Now that I've got the important stuff out of the way, I'm now faced with a difficult task of describing quite a few months of travel around Germany and the Nederlands. I'm unlikely to be able to do justice to the experiences I've had, the people that have helped me along the way and what I've come to learn - but I'll have a red-hot crack at it. I'll try to keep it brief because I know most of you are reading this on company time - slackers that you are.

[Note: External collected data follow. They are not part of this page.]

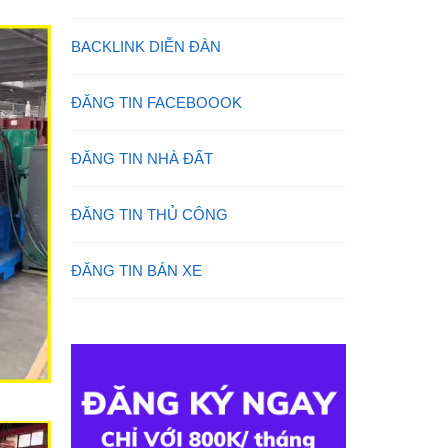
BACKLINK DIỄN ĐÀN
ĐĂNG TIN FACEBOOOK
ĐĂNG TIN NHÀ ĐẤT
ĐĂNG TIN THỦ CÔNG
ĐĂNG TIN BÁN XE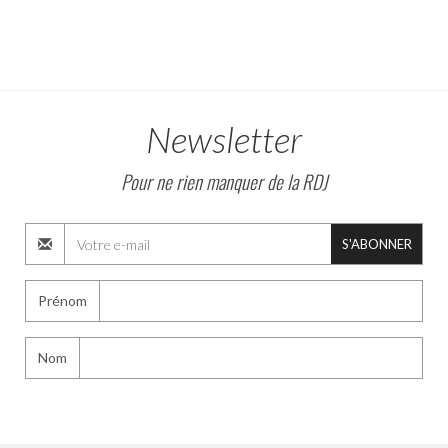
Newsletter
Pour ne rien manquer de la RDJ
S'ABONNER
Prénom
Nom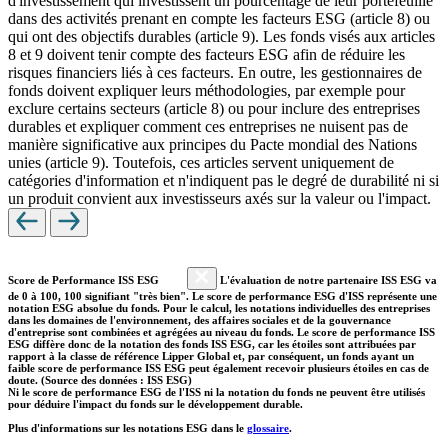
d'investissement qui investissent un pourcentage de leur portefeuille
dans des activités prenant en compte les facteurs ESG (article 8) ou
qui ont des objectifs durables (article 9). Les fonds visés aux articles
8 et 9 doivent tenir compte des facteurs ESG afin de réduire les
risques financiers liés à ces facteurs. En outre, les gestionnaires de
fonds doivent expliquer leurs méthodologies, par exemple pour
exclure certains secteurs (article 8) ou pour inclure des entreprises
durables et expliquer comment ces entreprises ne nuisent pas de
manière significative aux principes du Pacte mondial des Nations
unies (article 9). Toutefois, ces articles servent uniquement de
catégories d'information et n'indiquent pas le degré de durabilité ni si
un produit convient aux investisseurs axés sur la valeur ou l'impact.
Score de Performance ISS ESG
L'évaluation de notre partenaire ISS ESG va
de 0 à 100, 100 signifiant "très bien". Le score de performance ESG d'ISS représente une
notation ESG absolue du fonds. Pour le calcul, les notations individuelles des entreprises
dans les domaines de l'environnement, des affaires sociales et de la gouvernance
d'entreprise sont combinées et agrégées au niveau du fonds. Le score de performance ISS
ESG diffère donc de la notation des fonds ISS ESG, car les étoiles sont attribuées par
rapport à la classe de référence Lipper Global et, par conséquent, un fonds ayant un
faible score de performance ISS ESG peut également recevoir plusieurs étoiles en cas de
doute. (Source des données : ISS ESG)
Ni le score de performance ESG de l'ISS ni la notation du fonds ne peuvent être utilisés
pour déduire l'impact du fonds sur le développement durable.
Plus d'informations sur les notations ESG dans le
glossaire
.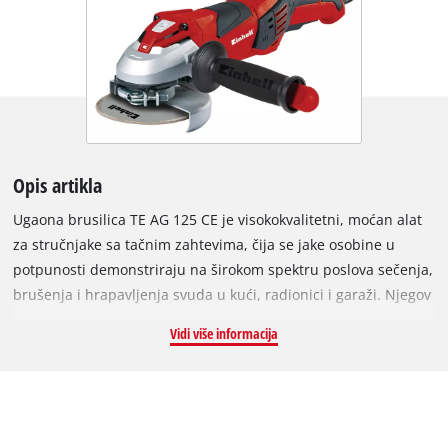
Opis artikla
Ugaona brusilica TE AG 125 CE je visokokvalitetni, moćan alat
za stručnjake sa tačnim zahtevima, čija se jake osobine u
potpunosti demonstriraju na širokom spektru poslova sečenja,
brušenja i hrapavljenja svuda u kući, radionici i garaži. Njegov
konstantni elektronski sistem omogućava ugaonoj brusilici da
Vidi više informacija
održava svoju brzinu na konstantnom nivou čak i kada se
puni. Stalni elektronski sistem omogućava da se brzina
savršeno prilagodi posl. U isto vreme, konstantna elektronika
nastavlja da podešava postavljenu brzinu tako da se i kada se
učitava zadata brzina održava stalno. Zaštita točkova sa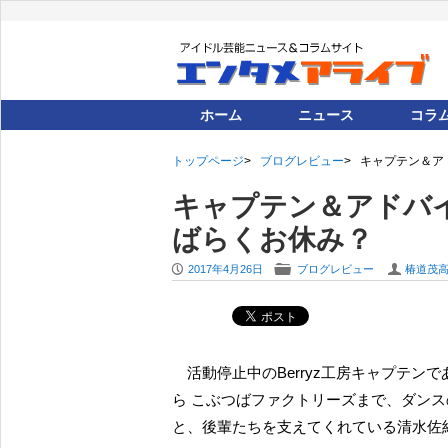
ホーム
ニュース
コラ
トップページ
ブログレビュー
キャプテン＆ア
キャプテン＆アドバ
ばらくお休み？
P
F
U
2017年4月26日
ブログレビュー
椿道茂
活動停止中のBerryz工房キャプテンであると同時に、ハロプロ・アドバイザーとして、研修生か
ら こぶつばファクトリーズまで、ダン
と、後輩たちを支えてくれている清水佐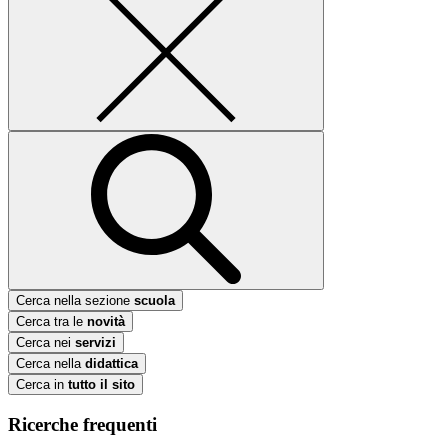
Cerca nella sezione
scuola
Cerca tra le
novità
Cerca nei
servizi
Cerca nella
didattica
Cerca in
tutto il sito
Ricerche frequenti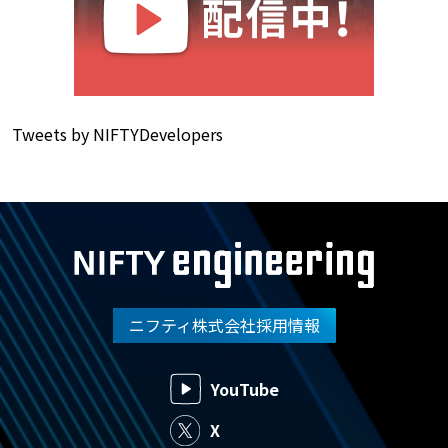
Tweets by NIFTYDevelopers
ニフティ株式会社採用情報
YouTube
X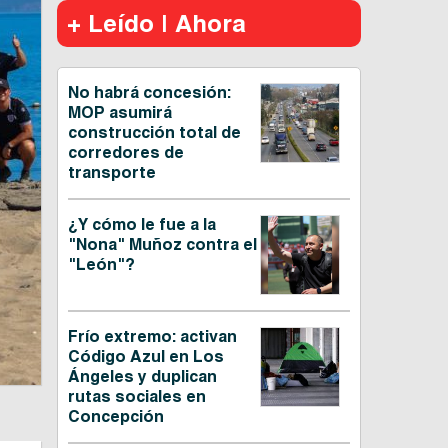
+ Leído | Ahora
No habrá concesión:
MOP asumirá
construcción total de
corredores de
transporte
¿Y cómo le fue a la
"Nona" Muñoz contra el
"León"?
Frío extremo: activan
Código Azul en Los
Ángeles y duplican
rutas sociales en
Concepción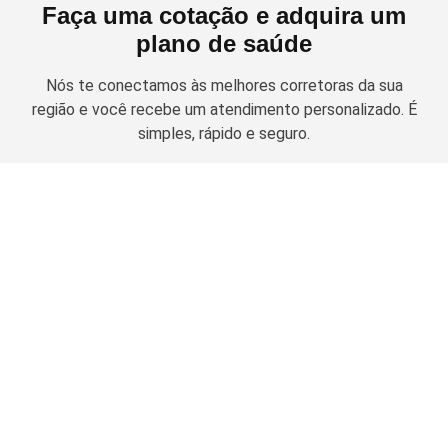
Faça uma cotação e adquira um
plano de saúde
Nós te conectamos às melhores corretoras da sua
região e você recebe um atendimento personalizado. É
simples, rápido e seguro.
Solicitar cotação
Planos de Saúde Empresariais
Amil Empresarial
Planos Odontológicos
Unimed Empresarial
Bradesco Saúde
Amil Dental
Notredame Intermédica
Guia de Contratação
MetLife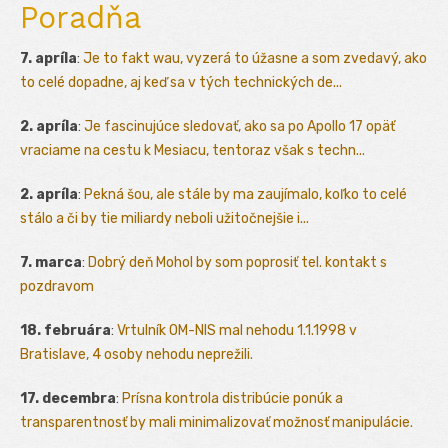
Poradňa
7. apríla
:
Je to fakt wau, vyzerá to úžasne a som zvedavý, ako
to celé dopadne, aj keď sa v tých technických de...
2. apríla
:
Je fascinujúce sledovať, ako sa po Apollo 17 opäť
vraciame na cestu k Mesiacu, tentoraz však s techn...
2. apríla
:
Pekná šou, ale stále by ma zaujímalo, koľko to celé
stálo a či by tie miliardy neboli užitočnejšie i...
7. marca
:
Dobrý deň Mohol by som poprosiť tel. kontakt s
pozdravom
18. februára
:
Vrtulník OM-NIS mal nehodu 1.1.1998 v
Bratislave, 4 osoby nehodu neprežili.
17. decembra
:
Prísna kontrola distribúcie ponúk a
transparentnosť by mali minimalizovať možnosť manipulácie.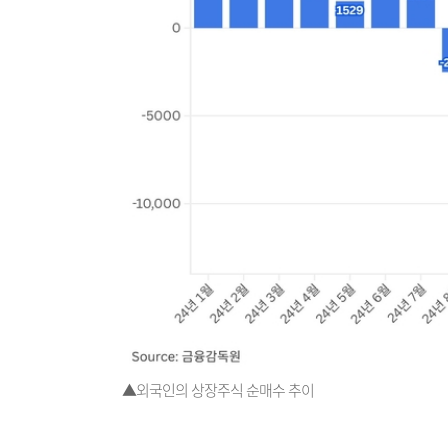
▲외국인의 상장주식 순매수 추이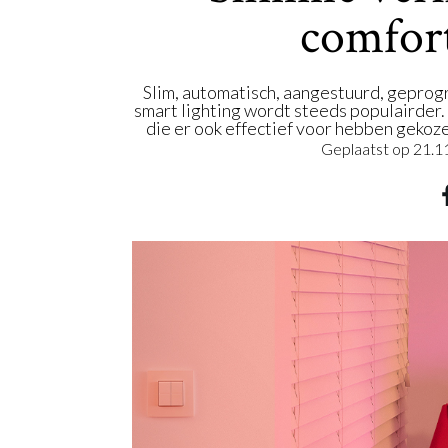
comfor
Slim, automatisch, aangestuurd, gepro
smart lighting wordt steeds populairder
die er ook effectief voor hebben geko
Geplaatst op
21.1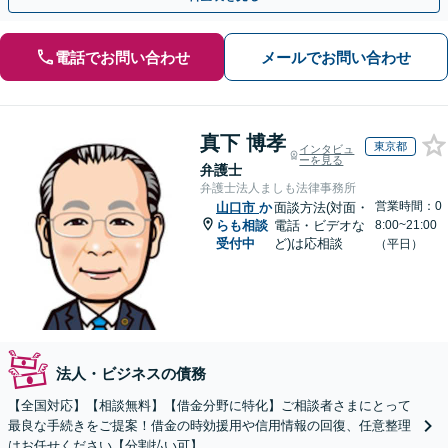
電話でお問い合わせ
メールでお問い合わせ
真下 博孝
東京都
インタビュ
ーを見る
弁護士
弁護士法人ましも法律事務所
営業時間：0
山口市
か
面談方法(対面・
らも相談
電話・ビデオな
8:00~21:00
受付中
ど)は応相談
（平日）
法人・ビジネスの債務
【全国対応】【相談無料】【借金分野に特化】ご相談者さまにとって
最良な手続きをご提案！借金の時効援用や信用情報の回復、任意整理
はお任せください【分割払い可】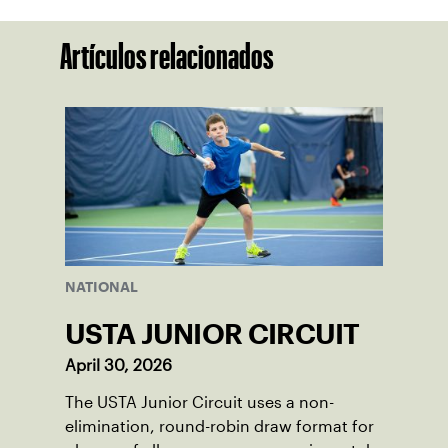
Artículos relacionados
NATIONAL
USTA JUNIOR CIRCUIT
April 30, 2026
The USTA Junior Circuit uses a non-
elimination, round-robin draw format for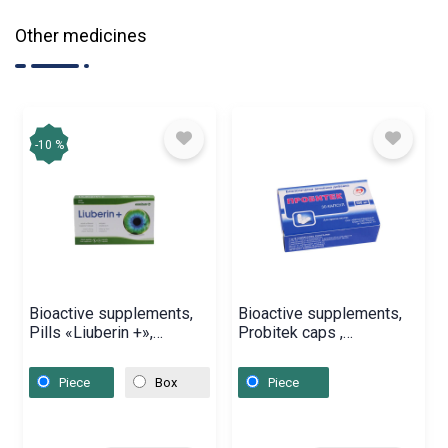
Other medicines
-10 %
Bioactive supplements,
Bioactive supplements,
Pills «Liuberin +»,
Probitek caps ,
Լիտվա
Վրաստան
Piece
Box
Piece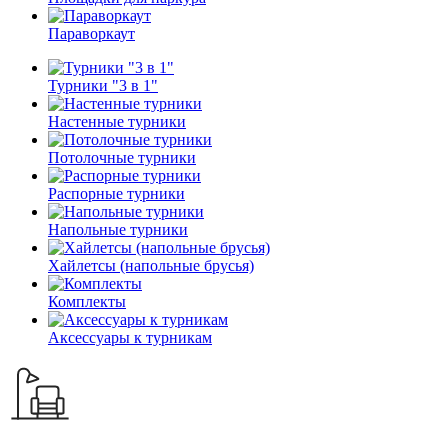
Параворкаут
Турники "3 в 1"
Настенные турники
Потолочные турники
Распорные турники
Напольные турники
Хайлетсы (напольные брусья)
Комплекты
Аксессуары к турникам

I'm rolling Germany and the Nederlands together in this blog, so that they may share the various snipes, secrets and shenanigans I have to extol in this diatribe. They have much in common anyway, a heritage of marauding Germanic barbarians, pork, phlegm hawking language and an inherent dislike of each other. Did I mention pork? there's so much of it, it probably deserves mentioning twice..
Pork (three times, even).
After a 3 week stopover in London spent feverishly job hunting (more on THAT later) and staying at Cade and Gerv's
pied-a-terre, I was off to Heidelberg in Germany. Here I was reunited with long-running travel partner
Amanda who was posted there on an IT contract. Heidelberg is an historic town featuring one of the oldest castles in Germany and a university that has been cranking out generations of smarty-pants since the 14th century. This was the place that fostered the likes of Max Weber and Georg Hegel, allowing them to inflict their brow-furrowing philosophical texts on generations of confused students like myself. After shaking my fist at the place, I discovered the amazing library and vaults with texts dating back to the 12th century. The late return fines on these books alone run into to the tens of thousands..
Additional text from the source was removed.